◆ WORK INSTRUCTION ◆
Retype, exactly and completely, the listing that comes next, skipping its images.

◆ SUPPLIED INFORMATION ◆
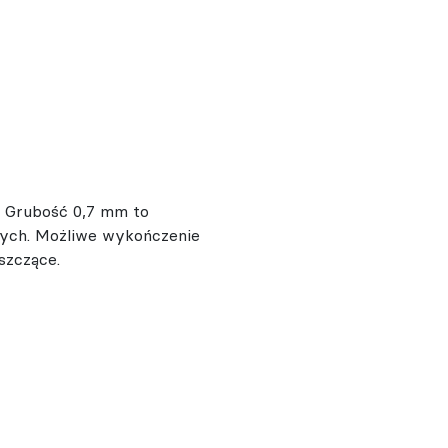
m. Grubość 0,7 mm to
ych. Możliwe wykończenie
szczące.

◆ SOLUTION FOR THIS PROBLEM ◆
m. Grubość 0,7 mm to
ych. Możliwe wykończenie
szczące.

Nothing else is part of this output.